Norsk Hydro owns a 92.1% stake in Alunorte, having inherited the refinery following its acquisition of Brazilian state-owned miner Vale’s aluminium assets in the state of Pará in 2011.
Earlier this month, Norsk Hydro was forced to close one of the four production lines at its Albras aluminium smelter joint venture in Brazil after a fire in an electrical transformer.
According to Thuestad, it was still too early to assess the financial implications of the Albras incident as well as the timing for a restart of the line that was shut down.

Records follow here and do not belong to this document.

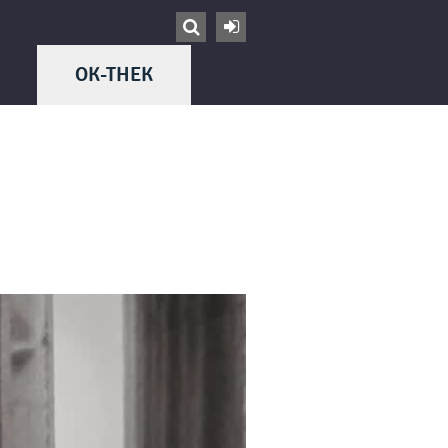


OK-THEK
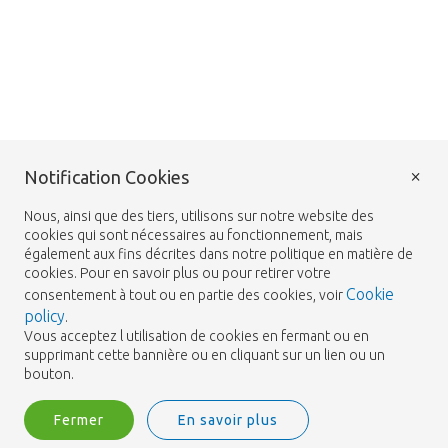
×
Notification Cookies
Nous, ainsi que des tiers, utilisons sur notre website des
cookies qui sont nécessaires au fonctionnement, mais
également aux fins décrites dans notre politique en matière de
cookies. Pour en savoir plus ou pour retirer votre
Cookie
consentement à tout ou en partie des cookies, voir
policy
.
Vous acceptez l utilisation de cookies en fermant ou en
supprimant cette bannière ou en cliquant sur un lien ou un
bouton.
Fermer
En savoir plus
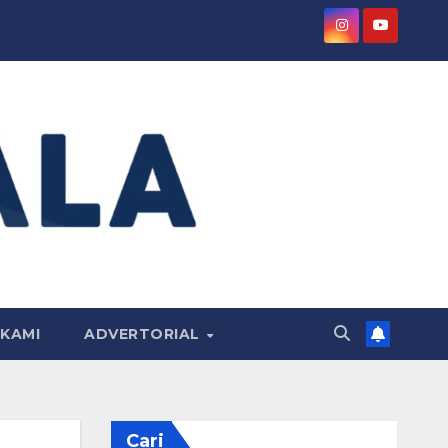
KAMI
ADVERTORIAL
Cari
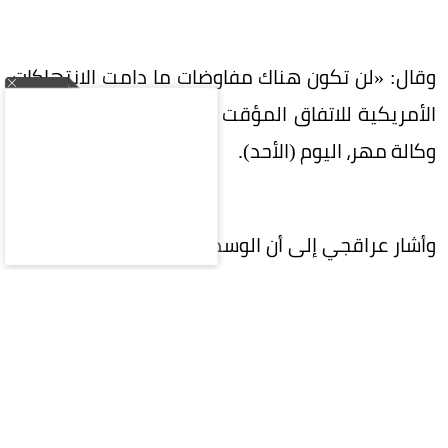
وقال: «لن تكون هناك مفاوضات ما دامت الانتهاكات
الأمريكية للاتفاق المؤقت مستمرة»، وفق ما نقلت
وكالة مهر، اليوم (الأحد).
وأشار عراقجي إلى أن الوسطاء ما زالوا يبذلون جهوداً
لإيجاد سبل لاستئناف المفاوضات مجدداً. وأضاف: «ما
لم تتوقف انتهاكات الولايات المتحدة لمذكرة
التفاهم، وما لم تعوّض واشنطن عن انتهاكاتها، فلا
إمكانية لاستئناف المفاوضات».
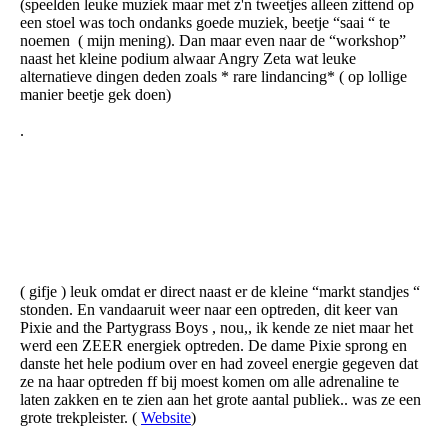
(speelden leuke muziek maar met z'n tweetjes alleen zittend op
een stoel was toch ondanks goede muziek, beetje “saai “ te
noemen ( mijn mening). Dan maar even naar de “workshop”
naast het kleine podium alwaar Angry Zeta wat leuke
alternatieve dingen deden zoals * rare lindancing* ( op lollige
manier beetje gek doen)
.
( gifje ) leuk omdat er direct naast er de kleine “markt standjes “
stonden. En vandaaruit weer naar een optreden, dit keer van
Pixie and the Partygrass Boys , nou,, ik kende ze niet maar het
werd een ZEER energiek optreden. De dame Pixie sprong en
danste het hele podium over en had zoveel energie gegeven dat
ze na haar optreden ff bij moest komen om alle adrenaline te
laten zakken en te zien aan het grote aantal publiek.. was ze een
grote trekpleister. (
Website
)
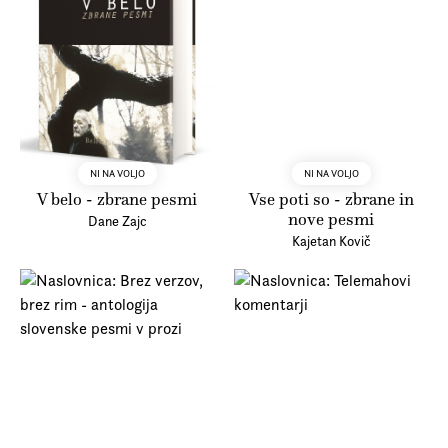
NI NA VOLJO
NI NA VOLJO
V belo - zbrane pesmi
Vse poti so - zbrane in
nove pesmi
Dane Zajc
Kajetan Kovič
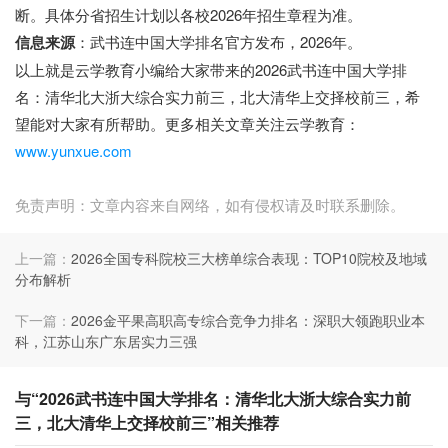
断。具体分省招生计划以各校2026年招生章程为准。
信息来源
：武书连中国大学排名官方发布，2026年。
以上就是云学教育小编给大家带来的2026武书连中国大学排
名：清华北大浙大综合实力前三，北大清华上交择校前三，希
望能对大家有所帮助。更多相关文章关注云学教育：
www.yunxue.com
免责声明：文章内容来自网络，如有侵权请及时联系删除。
上一篇：
2026全国专科院校三大榜单综合表现：TOP10院校及地域
分布解析
下一篇：
2026金平果高职高专综合竞争力排名：深职大领跑职业本
科，江苏山东广东居实力三强
与“2026武书连中国大学排名：清华北大浙大综合实力前
三，北大清华上交择校前三”相关推荐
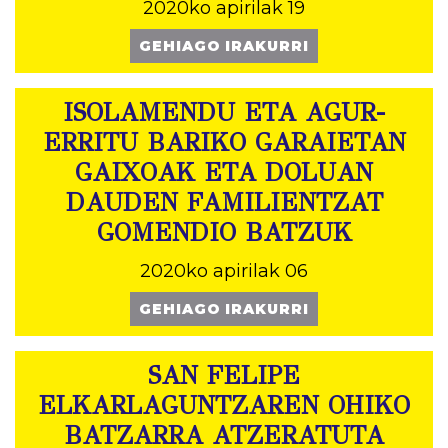
2020ko apirilak 19
GEHIAGO IRAKURRI
ISOLAMENDU ETA AGUR-
ERRITU BARIKO GARAIETAN
GAIXOAK ETA DOLUAN
DAUDEN FAMILIENTZAT
GOMENDIO BATZUK
2020ko apirilak 06
GEHIAGO IRAKURRI
SAN FELIPE
ELKARLAGUNTZAREN OHIKO
BATZARRA ATZERATUTA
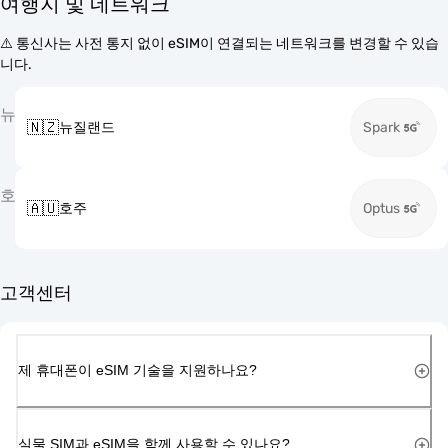
여행지 및 네트워크
⚠️ 통신사는 사전 통지 없이 eSIM이 연결되는 네트워크를 변경할 수 있습
니다.
뉴
🇳🇿
뉴질랜드
Spark
호
🇦🇺
호주
Optus
고객센터
제 휴대폰이 eSIM 기술을 지원하나요?
실물 SIM과 eSIM을 함께 사용할 수 있나요?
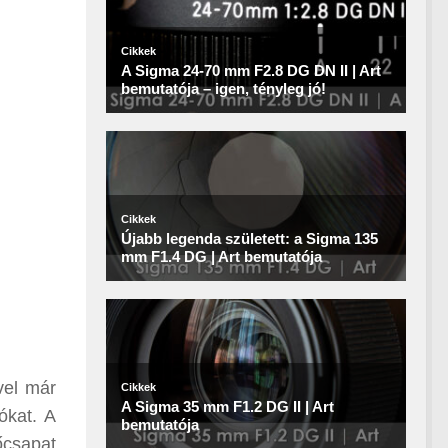
vel már
ókat. A
őcsapat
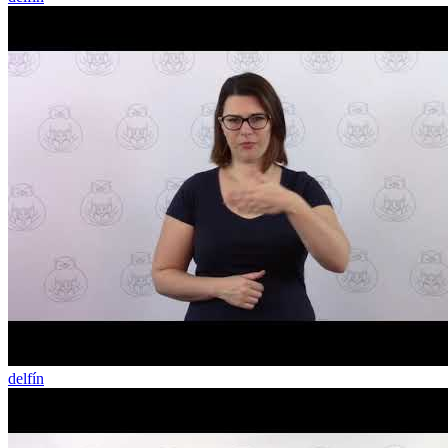
delfín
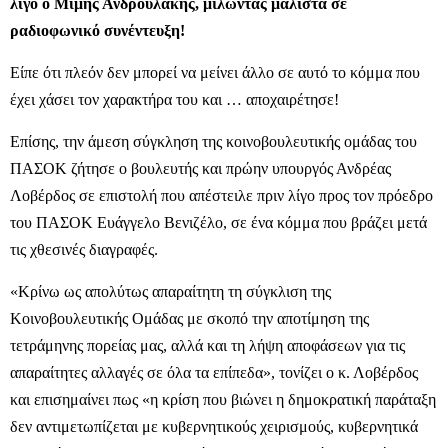
λίγο ο Μίμης Ανδρουλάκης, μιλώντας μάλιστα σε
ραδιοφωνικό συνέντευξη!
Είπε ότι πλεόν δεν μπορεί να μείνει άλλο σε αυτό το κόμμα που
έχει χάσει τον χαρακτήρα του και … αποχαιρέτησε!
Επίσης, την άμεση σύγκληση της κοινοβουλευτικής ομάδας του
ΠΑΣΟΚ ζήτησε ο βουλευτής και πρώην υπουργός Ανδρέας
Λοβέρδος σε επιστολή που απέστειλε πριν λίγο προς τον πρόεδρο
του ΠΑΣΟΚ Ευάγγελο Βενιζέλο, σε ένα κόμμα που βράζει μετά
τις χθεσινές διαγραφές.
«Κρίνω ως απολύτως απαραίτητη τη σύγκλιση της
Κοινοβουλευτικής Ομάδας με σκοπό την αποτίμηση της
τετράμηνης πορείας μας, αλλά και τη λήψη αποφάσεων για τις
απαραίτητες αλλαγές σε όλα τα επίπεδα», τονίζει ο κ. Λοβέρδος
και επισημαίνει πως «η κρίση που βιώνει η δημοκρατική παράταξη
δεν αντιμετωπίζεται με κυβερνητικούς χειρισμούς, κυβερνητικά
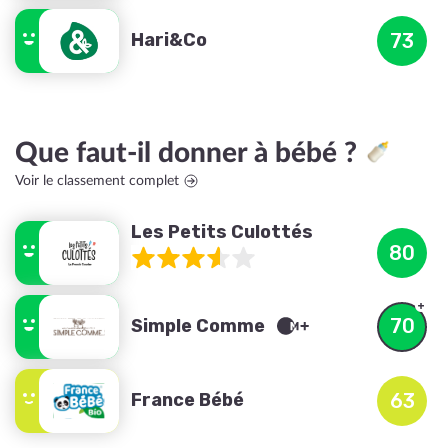
Hari&Co
73
Que faut-il donner à bébé ?
Voir le classement complet
Les Petits Culottés
80
70
Simple Comme
France Bébé
63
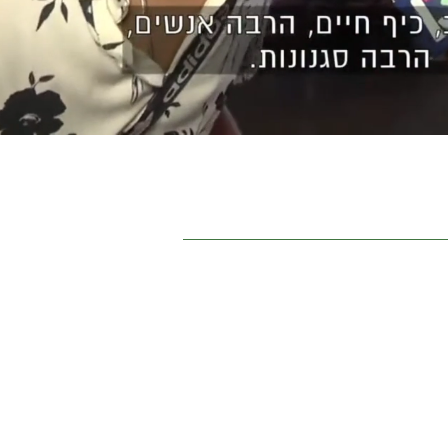
ינו |
צור קשר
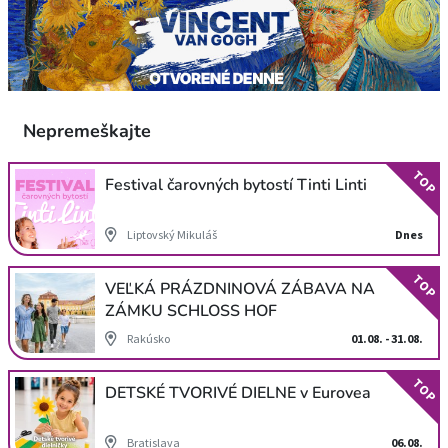
Nepremeškajte
TOP
Festival čarovných bytostí Tinti Linti
Liptovský Mikuláš
Dnes
TOP
VEĽKÁ PRÁZDNINOVÁ ZÁBAVA NA
ZÁMKU SCHLOSS HOF
Rakúsko
01.08. - 31.08.
TOP
DETSKÉ TVORIVÉ DIELNE v Eurovea
Bratislava
06.08.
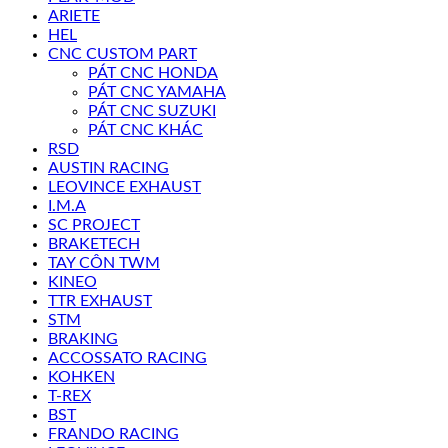
ARIETE
HEL
CNC CUSTOM PART
PÁT CNC HONDA
PÁT CNC YAMAHA
PÁT CNC SUZUKI
PÁT CNC KHÁC
RSD
AUSTIN RACING
LEOVINCE EXHAUST
I.M.A
SC PROJECT
BRAKETECH
TAY CÔN TWM
KINEO
TTR EXHAUST
STM
BRAKING
ACCOSSATO RACING
KOHKEN
T-REX
BST
FRANDO RACING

“One of the areas we are working on now is to get an overview of the necessary repairs,” he said. “In general, this is not critical for deliveries in the short term, and we have large portfolio to utilize, but we will provide more information when this is available.”
The company has faced several disruptions to its operations in Brazil over the past couple of years.
Alunorte was forced to cut output by 50% in March 2018 for 14 months after heavy rains prompted authorities to investigate a potential waste residue spill.
The refinery started ramping up in May 2019 and reached 90% by December, when a transmission tower at the Paragominas bauxite mine – which supplies the refinery – fell and power supply was cut. Alunorte’s capacity was temporarily cut to 50-70% before ramping up once again.
The aluminium supply chain has seen increased integration in recent years, with market participants moving into upstream production.
Thuestad noted that Emirates Global Aluminium made a significant investment in its Al Taweelah refinery in Abu Dhabi, while Press Metal Bintulu has taken a different approach by acquiring a portion of the Worsley refinery in Australia.
“We have over the past few years seen increasing interest from large short players to integrate upward into bauxite and alumina. So far, this development has not had any major effect on our business,” he said.
“We continue to be active in the global alumina market,” he added. “It seems like the trend is for several short players to be interested in securing a position upstream in order to reduce their exposure.”